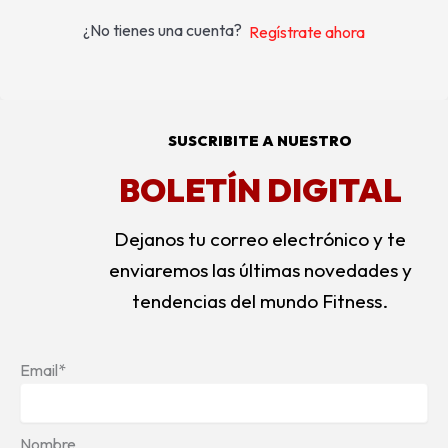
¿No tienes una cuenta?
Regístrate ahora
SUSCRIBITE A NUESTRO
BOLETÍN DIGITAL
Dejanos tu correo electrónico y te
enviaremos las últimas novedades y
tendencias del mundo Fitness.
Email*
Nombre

= = = =

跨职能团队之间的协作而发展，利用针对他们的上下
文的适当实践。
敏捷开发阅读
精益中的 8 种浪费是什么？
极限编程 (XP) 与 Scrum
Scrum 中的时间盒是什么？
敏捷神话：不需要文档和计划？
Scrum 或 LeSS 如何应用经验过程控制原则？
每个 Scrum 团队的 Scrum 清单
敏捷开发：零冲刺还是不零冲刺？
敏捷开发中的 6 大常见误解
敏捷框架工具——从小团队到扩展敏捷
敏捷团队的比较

= = = =

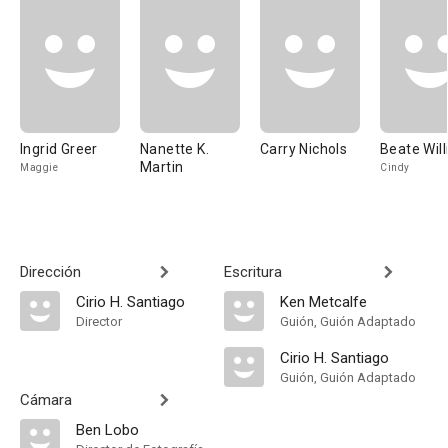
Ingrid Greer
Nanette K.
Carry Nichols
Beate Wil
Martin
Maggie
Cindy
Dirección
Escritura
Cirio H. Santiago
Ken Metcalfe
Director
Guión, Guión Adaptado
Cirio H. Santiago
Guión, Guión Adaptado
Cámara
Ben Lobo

= = = =

§ WORK TASK
When a line in the material above contains the word "Scrum", copy that line out.

§ EXERCISE RESULT
极限编程 (XP) 与 Scrum
Scrum 中的时间盒是什么？
Scrum 或 LeSS 如何应用经验过程控制原则？
每个 Scrum 团队的 Scrum 清单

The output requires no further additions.